The old Druid smiled. “Never that, Viviane. You are ageless. I know how old you are—or I could reckon up your age if I chose—but still you seem a girl to me. You might even now have as many lovers as you chose, if you willed it.”
She dismissed that with a gesture. “Be sure I have never found any man who meant more to me than necessity, or duty, or a night’s pleasure,” she said. “And only once, I think, any man save yourself who came near to matching me in strength—” She laughed. “Though, had I been ten years younger—how, think you, would I have befitted the throne as the High King’s queen, and my son the throne?”
“I do not think Galahad—what is it he would have you call him now? Lancelet?—I do not think he is the stuff of which kings are made. He is a visionary, a reed shaken by the wind.”
“But if he had been fathered by Uther Pendragon—”
Taliesin shook his head. “He is a follower, Viviane, not a leader.”
“Even so. That comes from being reared at Ban’s court, as a bastard. Had he been reared as a king’s son . . .”
“And who would have ruled Avalon in those years, had you chosen a crown in the Christian lands outside?”
“If I had ruled them at Uther’s side,” she said, “they would not have been Christian lands. I thought Igraine would have power over him, and use it for Avalon. . . .”
He shook his head. “There is no use in fretting after last winter’s snow, Viviane. It is of Uther I came to speak. He is dying.”
She raised her head and stared at him. “So it has come already.” She felt her heart racing. “He is too young to die. . . .”

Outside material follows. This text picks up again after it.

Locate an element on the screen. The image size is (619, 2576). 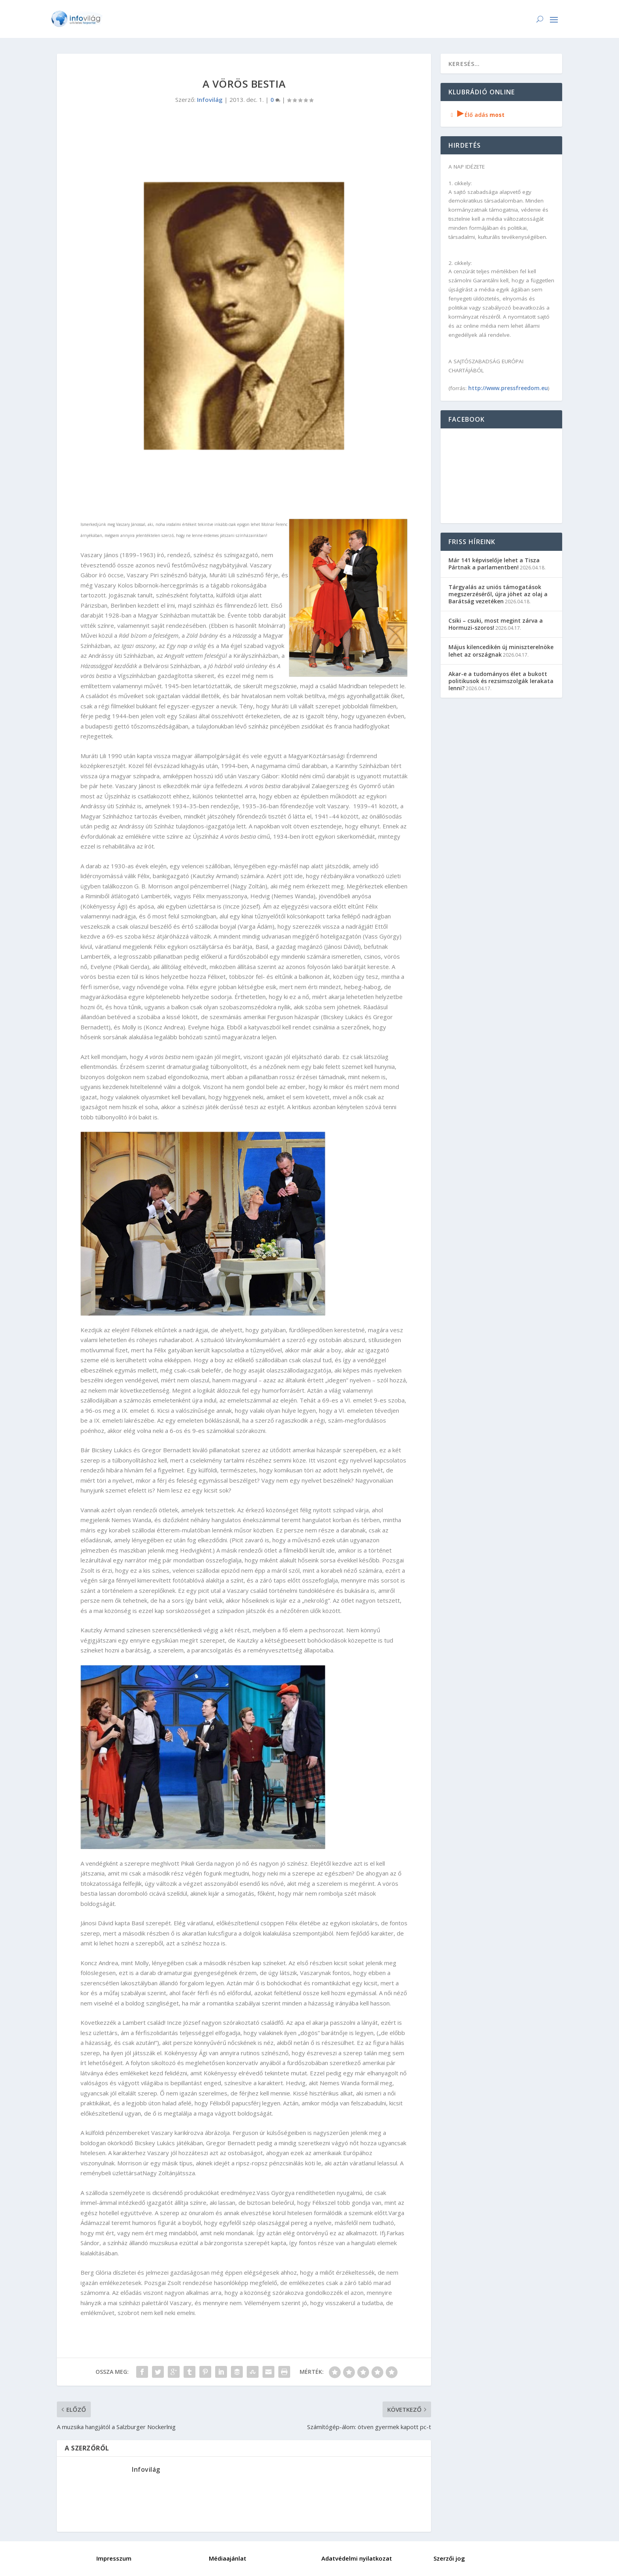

“He leads his men into battle, where a wiser man of his years might leave it to his generals; he took a wound, and fever set in. I offered my services as healer, but Igraine forbade it, as did the priests. I could have done nothing anyway; his time has come. I saw it in his eyes.”
“How does Igraine as queen?”
“Very much as you would have foreseen,” said the old Druid. “She is beautiful, and dignified, and pious, and goes always in mourning for the children she has lost. She bore another son at All Hallows; he lived four days, no more. And her house priest has convinced her it is the punishment for her sins. No breath of scandal has ever touched her since she married Uther—save for the birth of that first child, so soon. But that was enough. I asked her what would become of her after Uther’s death, and when she had done weeping for that, she said she would retire into a convent. I offered her the shelter of Avalon, where she could be near to her daughter, but she said it would not be seemly for a Christian queen.”
Viviane’s smile hardened a little. “I never thought to hear that of Igraine.”
“Viv
iane, you must not blame her, even in thought, for what you yourself have wrought. Avalon cast her out when most she needed it; would you chide the girl because she has found comfort in a simpler faith than ours?”
“I doubt it not—you are the only man in all of Britain who could speak of the High Queen as a girl!”
“To me, Viviane, even you are a little girl at times—that same little girl who used to climb on my knee and touch the strings of my harp.”
“And now I can hardly play. My fingers lose their suppleness with the years,” Viviane said.
He shook his head. “Ah, no, my dear,” he said, holding out his own thin, gnarled old fingers. “Next to this, your hands are young, yet daily I speak to my harp with them, and you could have done so as well. Your hands chose to wield power, not song.”
“And what would have become of Britain if I had not?” she flared at him.
“Viviane,” he said, with a touch of sternness, “I did not censure you. I merely spoke the thing which is.”